Data extracted from a collection:
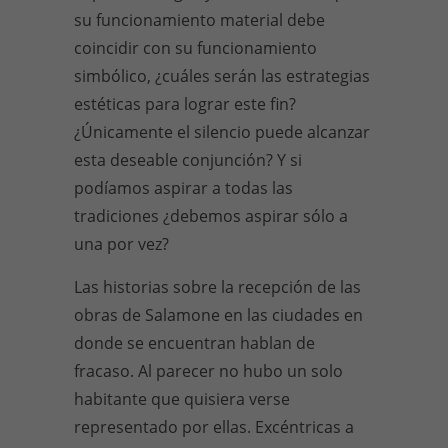
su funcionamiento material debe
coincidir con su funcionamiento
simbólico, ¿cuáles serán las estrategias
estéticas para lograr este fin?
¿Únicamente el silencio puede alcanzar
esta deseable conjunción? Y si
podíamos aspirar a todas las
tradiciones ¿debemos aspirar sólo a
una por vez?
Las historias sobre la recepción de las
obras de Salamone en las ciudades en
donde se encuentran hablan de
fracaso. Al parecer no hubo un solo
habitante que quisiera verse
representado por ellas. Excéntricas a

* _Task brief_
Of the entries above, transcribe exactly those lines that fall between the line containing "coincidir con su funcionamiento" and the line containing "una por vez?", together with those two lines.

* _Answer box_
coincidir con su funcionamiento
simbólico, ¿cuáles serán las estrategias
estéticas para lograr este fin?
¿Únicamente el silencio puede alcanzar
esta deseable conjunción? Y si
podíamos aspirar a todas las
tradiciones ¿debemos aspirar sólo a
una por vez?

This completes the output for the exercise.